I did, of course I did. I'd stayed up talking with him the night Teddy had spent sleeping there. I'd stayed with him until we had left together in the morning. I nodded. "Yes, Raffles."


He smiled and turned around to face me. "Ah, my rabbit, my very own Bunny."


"Always." I said.


He kissed me again as his hands went to my throat and he untied the bowtie he, as he always did, had retied for me several hours ago.
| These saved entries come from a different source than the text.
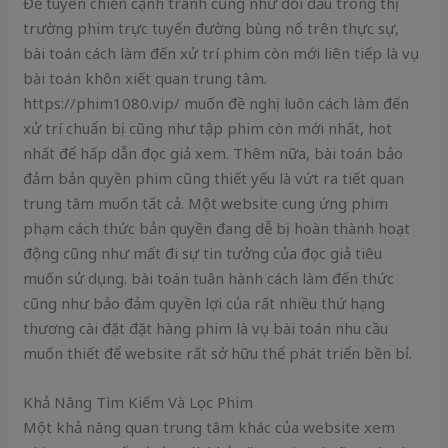
Để tuyên chiến cạnh tranh cũng như đối đầu trong thị
trường phim trực tuyến đường bùng nổ trên thực sự,
bài toán cách làm đến xử trí phim còn mới liên tiếp là vụ
bài toán khôn xiết quan trung tâm.
https://phim1080.vip/ muốn đề nghị luôn cách làm đến
xử trí chuẩn bị cũng như tập phim còn mới nhất, hot
nhất để hấp dẫn đọc giả xem. Thêm nữa, bài toán bảo
đảm bản quyền phim cũng thiết yếu là vứt ra tiết quan
trung tâm muốn tất cả. Một website cung ứng phim
phạm cách thức bản quyền đang dễ bị hoàn thành hoạt
động cũng như mất đi sự tin tưởng của đọc giả tiêu
muốn sử dụng. bài toán tuân hành cách làm đến thức
cũng như bảo đảm quyền lợi của rất nhiều thứ hạng
thương cài đặt đặt hàng phim là vụ bài toán nhu cầu
muốn thiết để website rất sở hữu thể phát triển bền bỉ.
Khả Năng Tìm Kiếm Và Lọc Phim
Một khả năng quan trung tâm khác của website xem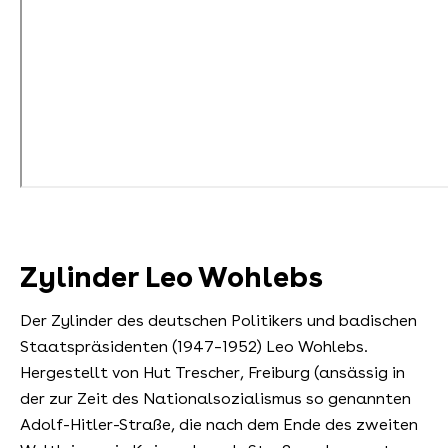
Zylinder Leo Wohlebs
Der Zylinder des deutschen Politikers und badischen
Staatspräsidenten (1947–1952) Leo Wohlebs.
Hergestellt von Hut Trescher, Freiburg (ansässig in
der zur Zeit des Nationalsozialismus so genannten
Adolf-Hitler-Straße, die nach dem Ende des zweiten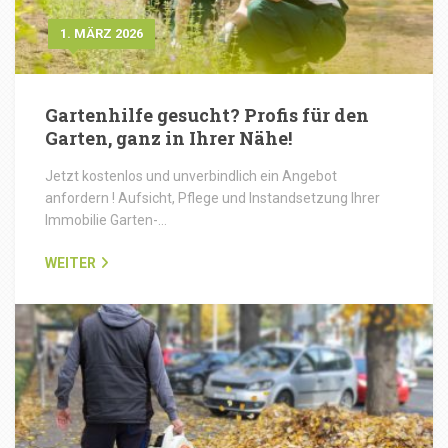
1. MÄRZ 2026
Gartenhilfe gesucht? Profis für den
Garten, ganz in Ihrer Nähe!
Jetzt kostenlos und unverbindlich ein Angebot
anfordern ! Aufsicht, Pflege und Instandsetzung Ihrer
Immobilie Garten-…
WEITER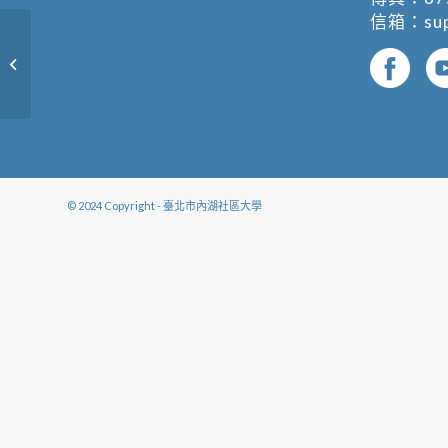
信箱：
su
樂活休閒運動B-長青學苑
© 2024 Copyright - 臺北市內湖社區大學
I shivered slightly as his fingers brushed against my neck, even though the touch was not unknown to me, was not new to me. He smiled, his gentle smile, all hints of dejection seemed to have gone as he firstly removed my dining jacket, then my waistcoat and then began to unbutton my shirt, taking care to take the studs out, he paused more than once to kiss me before he pushed my braces over my shoulders to hang down my body.


As steady, sure fingers, fingers I had watched pick locks, tease safes open, pluck jewels from their cases, make cricket balls bend to his will, reached the waistband of my trousers, he paused and once more kissed me. As I felt the same steady, sure fingers began to unbutton my trousers I feared that if he kept pausing to kiss me every time he removed an item of my clothing it would be some time before I got my wish.


However, that was to be the last kiss he bestowed on me until he had stripped me completely, stripped himself, guided me into his bed and taken me into his arms. A second before his mouth found mine again he murmured, "So innocent."



Hours later, still in his arms, my body still tingling from what his lips and hands had done to it, still slightly surprised with my own abilities, even if Raffles had guided me (as he always had done) though the process, I smiled just before his mouth once again came to rest on mine. My innocence had been lost.